Finding his distance
Now one of the nation’s top sprinters, Quinn who had stopped playing soccer while in middle school, losing a step with his ball handling skills, failed to make the JV team at Charlotte.
His older sister ran track and really enjoyed it, serving as the impetus for him to try out for the team, and he was running by the end of his freshman year. As time progressed, he would become the fastest sprinter in Charlotte High School history.
It was during his junior year, that Quinn began to separate himself from the competition, that’s also when he committed his whole fall semester of his junior year to short sprinting, after running cross country as a sophomore.
“I started running a lot better; I was a lot stronger; I was weightlifting,” said Quinn. “I pretty much did the same thing my senior year, I just got exponentially better.”’
Tarpon tutelageQuinn credits Charlotte’s track and field coach Jerry Voss with helping him become the best athlete he could be.
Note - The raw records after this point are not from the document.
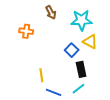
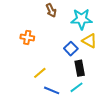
orange cross: (26, 31) -> (27, 37), moved
yellow line: (41, 75) -> (40, 73), turned 56

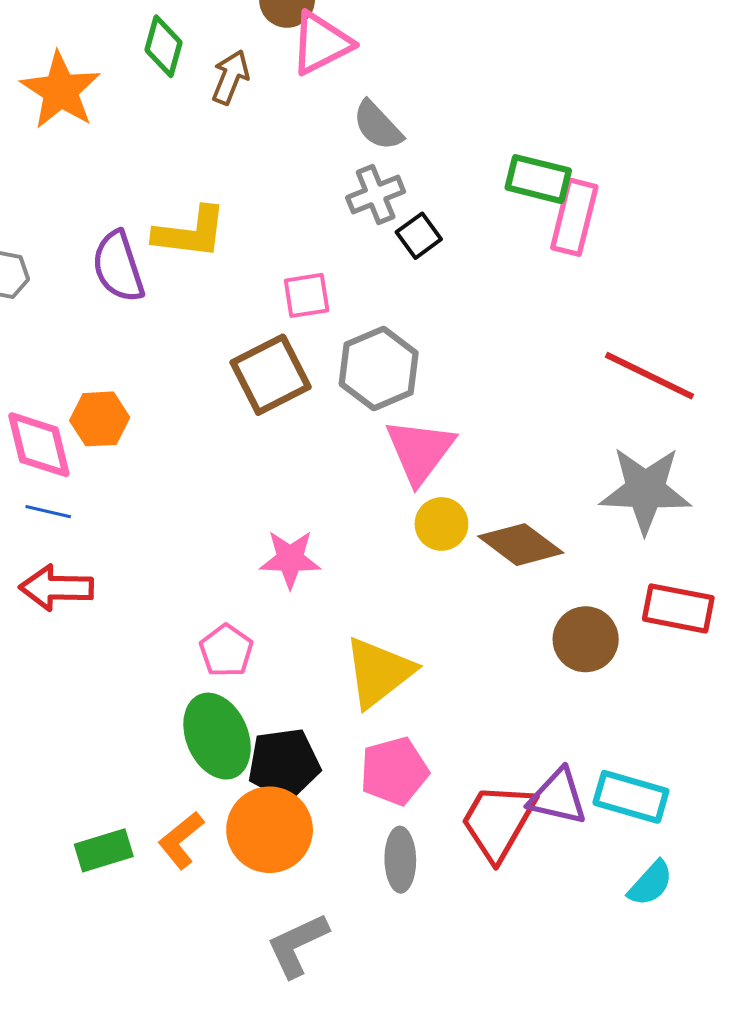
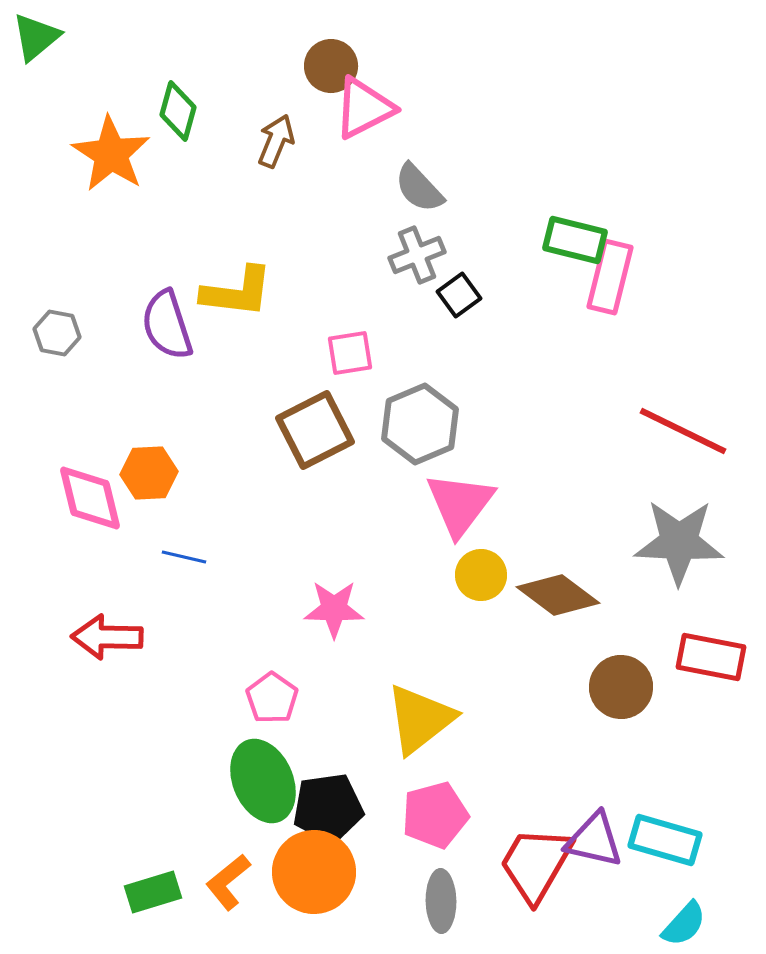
green diamond: (163, 46) -> (178, 111), moved
blue line: (48, 512) -> (184, 557), moved

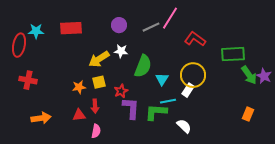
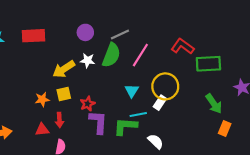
pink line: (170, 18) -> (140, 55), moved
red L-shape: (195, 39) -> (183, 46), moved
green semicircle: (143, 66) -> (111, 55), moved
green arrow: (249, 75) -> (214, 104), moved

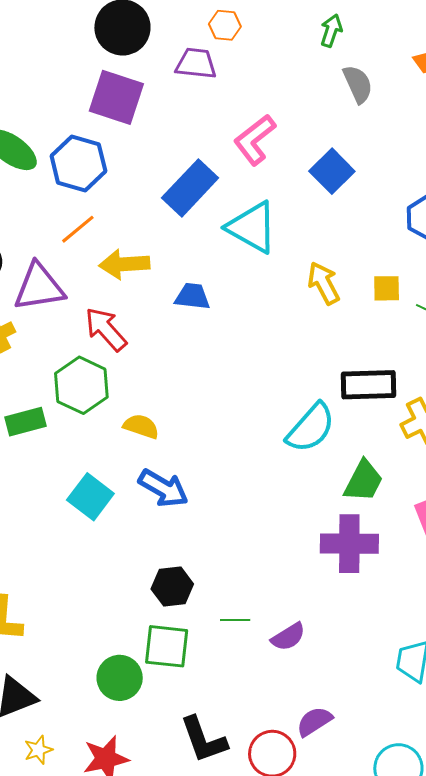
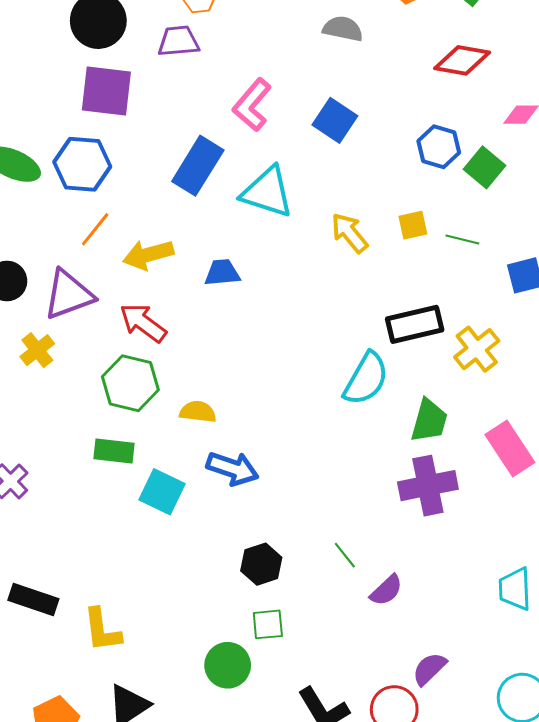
gray semicircle: (358, 84) -> (343, 29), turned -42
green rectangle: (26, 422) -> (114, 451), moved, turned 33
green line: (235, 620) -> (345, 555), moved, turned 64
green square: (167, 646) -> (268, 624), size x0.7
“He was the single most influential person to get me to where I am,” said Quinn. “Even to this day, I credit him for setting up the foundation of what made me a good sprinter and what continues to make me a good sprinter.”
Voss helped facilitate the process for Quinn to excel, allowing him access to the Charlotte track and weight room during the summer months, so he could continue with his training.
“He came in during the summer, during his vacation, to help make me better ,” said Quinn.
“He did all the research and all the planning, and not only did he get me in shape, he really taught me the fundamentals of track and field.”
And to this day, Quinn hasn’t changed much about his form, with the exception of his acceleration and some modifications to his weightlifting. The foundation that was formed while competing for the Tarpons is still as prevalent in Quinn’s life today, as he sets his sights to competing professionally going forward.